Em visita a Berlim, dia 22 de fevereiro, o primeiro-ministro grego tentou conseguir um prolongamento do prazo de pagamento do plano de salvamento do seu país. Mas enquanto o descontentamento social e a pressão dos banqueiros europeus cresce, os 27 só irão decidir no final de março.
"É imperioso um acordo global entre os membros da UE, no próximo dia 25 de março, em Bruxelas, no Conselho Europeu. Senão, a situação vai piorar na Europa e na Grécia ", declarou ontem o primeiro-ministro Georges Papandreou, ao fazer o balanço da situação à chanceler alemã Angela Merkel, cerca de um ano depois do plano de rigor. "A Europa tem responsáveis", sublinhou, e "é preciso pôr fim a esta história, virar a página e não nos encontrarmos novamente perante uma crise como aquela que atravessámos durante meses".
Para o primeiro-ministro, o objetivo é, acima de tudo, adiar o prazo de pagamento do empréstimo de 110 milhões de euros acordado pela UE e pelo FMI. Esta opção está "prevista", "mas é razoável que não se tome uma decisão precipitada, sendo preferível uma resposta global. E isso é melhor para a Grécia". Mas Angela Merkel, com a ideia fixa na derrota eleitoral do seu partido nas eleições regionais de Hamburgo, domingo passado, recusou desde logo encontrar uma solução para o problema global da zona euro, no qual se inclui o "problema grego".
"Inúmeros alemães acham que os gregos vão conseguir"
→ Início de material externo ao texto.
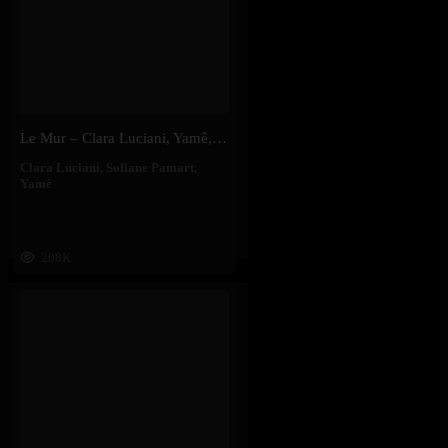
Le Mur – Clara Luciani, Yamê, Sofiane Pamart
Clara Luciani
,
Sofiane Pamart
,
Yamê
208K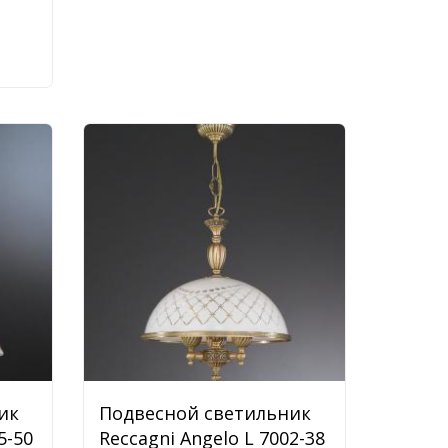
ик
Подвесной светильник
5-50
Reccagni Angelo L 7002-38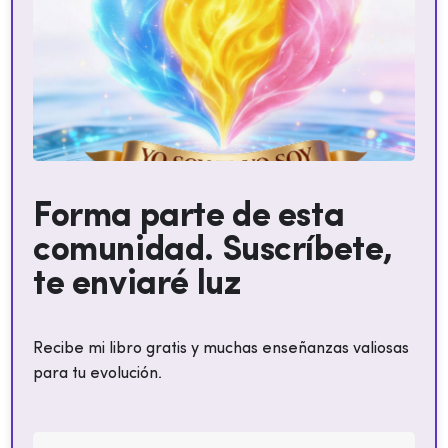
Forma parte de esta
comunidad. Suscríbete,
te enviaré luz
Recibe mi libro gratis y muchas enseñanzas valiosas
para tu evolución.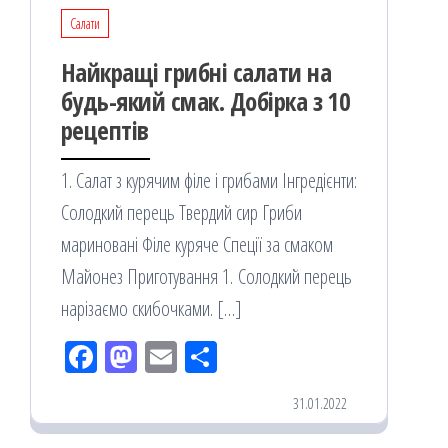
Салати
Найкращі грибні салати на
будь-який смак. Добірка з 10
рецептів
1. Салат з курячим філе і грибами Інгредієнти:
Солодкий перець Твердий сир Гриби
мариновані Філе куряче Спеції за смаком
Майонез Приготування 1. Солодкий перець
нарізаємо скибочками. […]
Fac
M
Em
По
eb
ast
ail
діл
31.01.2022
oo
od
ит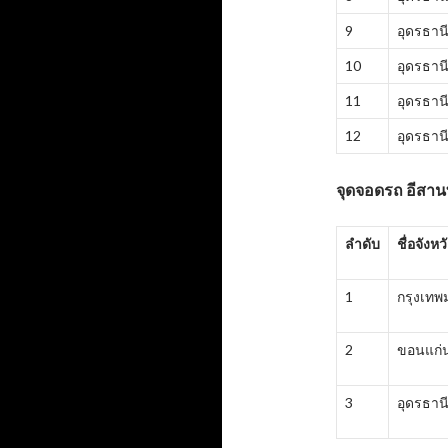
9
อุดรธาน
10
อุดรธาน
11
อุดรธาน
12
อุดรธาน
จุดจอดรถ อีสานท
ลำดับ
ชื่อจังหว
1
กรุงเท
2
ขอนแก่
3
อุดรธาน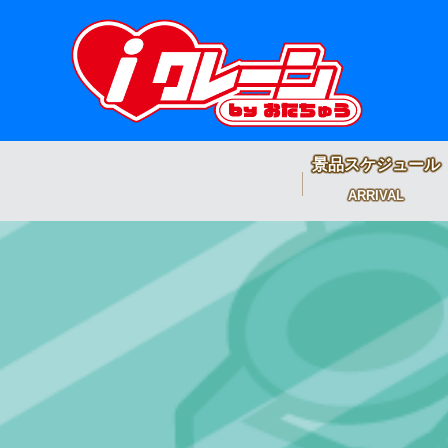
景品スケジュール
ARRIVAL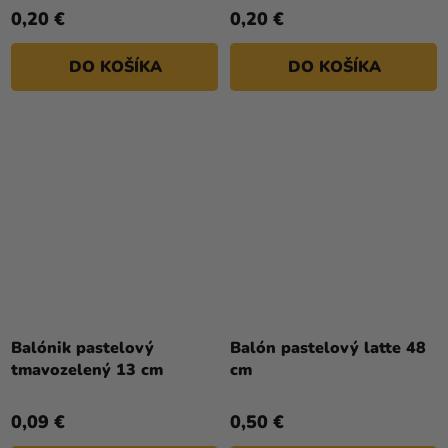
0,20 €
0,20 €
DO KOŠÍKA
DO KOŠÍKA
Balónik pastelový
Balón pastelový latte 48
tmavozelený 13 cm
cm
0,09 €
0,50 €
Consequentemente, "continua tudo sobre a mesa" das negociações, segundo fonte governamental. Mesmo que reconheça que o Governo grego tomou decisões "difíceis", a chanceler alemã recusa-se a prolongar o pagamento e a submetê-lo a uma decisão europeia. Obviamente que a cimeira de final de março vai coincidir com as eleições em Bade-Wurtemberg e Angela Merkel irá estar novamente sob pressão do seu partido. A imprensa alemã já fala de "punição" nas urnas em relação à sua posição evasiva sobre a Grécia. É pouco provável que a chanceler mude de posição até março, não se prevendo que apoie a moeda única.
Naquilo que nos diz respeito, em relação ao prolongamento do pagamento da dívida, Angela Merkel "refletiu" e "está tudo em aberto". Claro que a chanceler irá ater-se aos resultados do plano de salvamento para ver se a Grécia está em condições de fazer parte do pacto de competitividade, promovido por si própria e por Nicolas Sarkzoy, do qual a Grécia gostaria de ser dispensada [atendendo às condições demasiado rigorosas do pacto].
A chanceler alemã apoiou a Grécia e assegurou que "inúmeros alemães estão persuadidos de que os gregos vão conseguir, mas [que] é preciso continuar a fazer esforços". Isto provocou, naturalmente, um protesto dos gregos que, neste momento, estão convencidos de que se preparam novas medidas de austeridade, mesmo que o primeiro-ministro afirme o contrário. Depois da Alemanha e da Finlândia, o primeiro-ministro grego irá visitar outros países europeus, enquanto o descontentamento alastra no seu país, na oitava greve geral desde o início da política de austeridade.